OK, I think I may have an idea. Let me know what you guys think:

Have a separate SQL table on my database called "locks" or something.

In that table have these columns:
id - Auto Inc. Integer field (for sorting mostly)
table - holds the name of the table that has a lock
record - holds the record id number of the record that is locked/requested
status - can either be "locked" or "queued"
user - contains the name of the user that has the record locked or is requesting the record
expires - holds a randomly generated number that changes every 60 seconds

This table would allow for a queue for records, so if user A is editing record 50 and user B needs to edit it, they would essentially click a button or something that would check the locks table for that particular record id and see if it is locked, if it is, it will add their name to the locks table with the status of queued.

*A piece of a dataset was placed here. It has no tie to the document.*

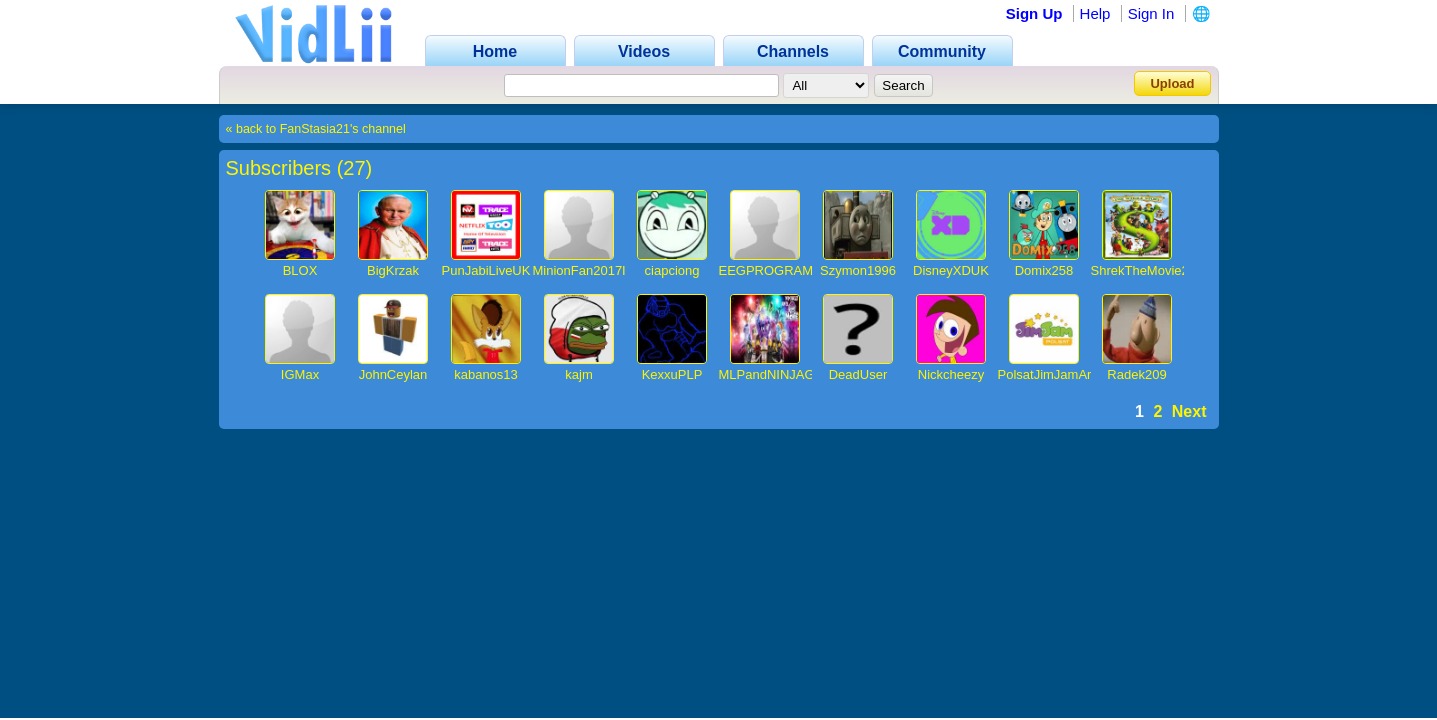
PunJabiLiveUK (486, 270)
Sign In (1151, 13)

The form would also have a timer function on it set to 60 seconds. Every 60 seconds the client that has the record locked would generate a random number and update the locks form with that number in the expires column. Every 60 seconds the client that is waiting for the record to be unlocked would check to see if the number in expires changed, if it did then they wait another 60 seconds, if it doesn't change then a deadlock has occurred, in that case, the record is unlocked and then the next person in the queue (determined by sorting on the id column) will lock the record and be presented with a message box saying that it is available for editing now. The user would have 60 seconds to determine if they want to edit the record or sacrifice their position in the queue by either clicking yes or no in the message box. This would prevent AFK users from locking records for their whole lunch hour. If they fail to respond in 60 seconds the message box closes, a new one appears scolding them for leaving their computer during work hours...the lock is then released and the next person is given the record.

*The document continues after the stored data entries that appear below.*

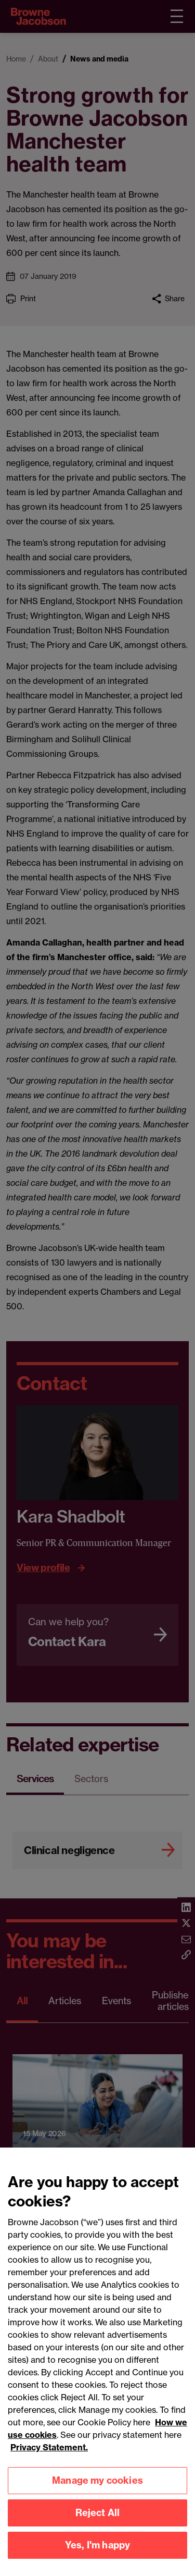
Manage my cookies (97, 2491)
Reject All (97, 2524)
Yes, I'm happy (98, 2556)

Thoughts? This is just a concept at the moment.

I think there is too much transaction going to your database, you have the idea already but I think there will be even more better design than this. Technically I don't want my database to do all the work for me specially on the locking part. I guess if you can create another app that monitors the locked documents , something like a client-server setup application , then I think it will be a lot faster and you can actually patch up some logic behind it.

I think your solution will help you out as your initial proof of concept. Try it first because you will never know if it really works the way you want it and experienced it.

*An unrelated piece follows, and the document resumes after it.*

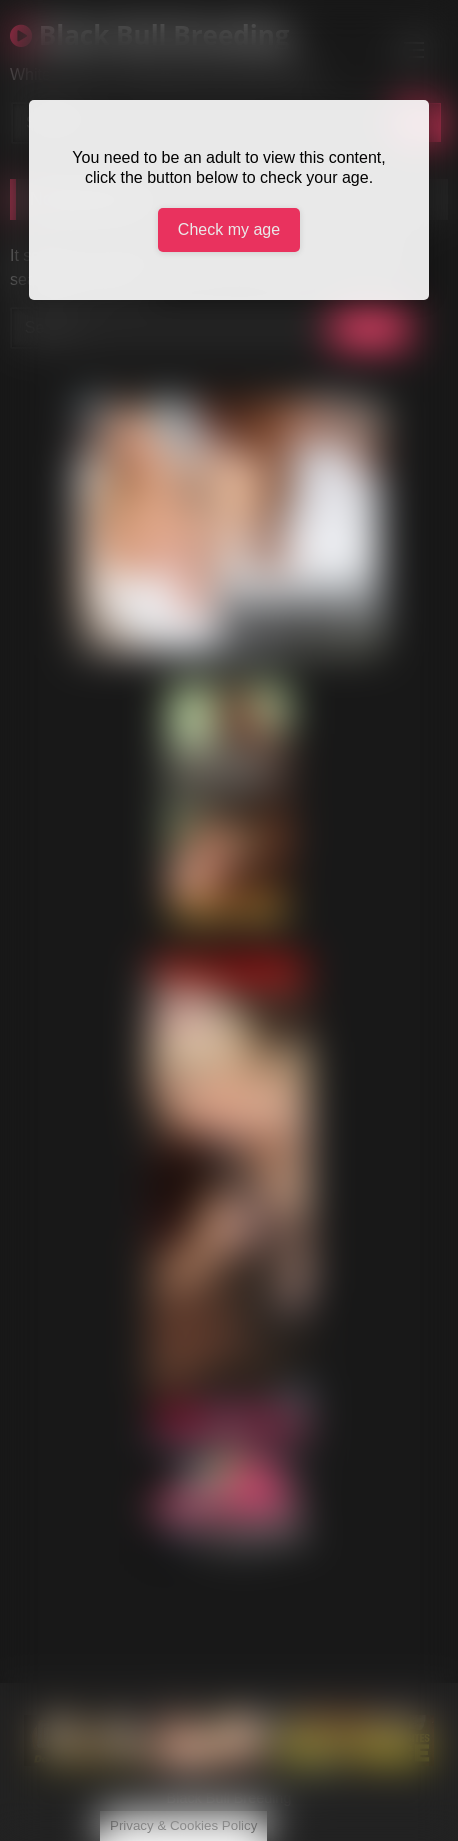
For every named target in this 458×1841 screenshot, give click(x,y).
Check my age (229, 229)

I can't push my suggestions to you since you're actually the one doing the programming part and not me, hope you can solved your problem the soonest possible time.

I think there is too much transaction going to your database, you have the idea already but I think there will be even more better design than this. Technically I don't want my database to do all the work for me specially on the locking part. I guess if you can create another app that monitors the locked documents , something like a client-server setup application , then I think it will be a lot faster and you can actually patch up some logic behind it.

I think your solution will help you out as your initial proof of concept. Try it first because you will never know if it really works the way you want it and experienced it.

I can't push my suggestions to you since you're actually the one doing the programming part and not me, hope you can solved your problem the soonest possible time.

I can see where there could potentially be quite a few transactions going to the database...but having a second piece of software installed on the SQL server could complicate things.

Do you think that there would be much of a performance impact on either the SQL server itself or the application? Or is it the design that concerns you?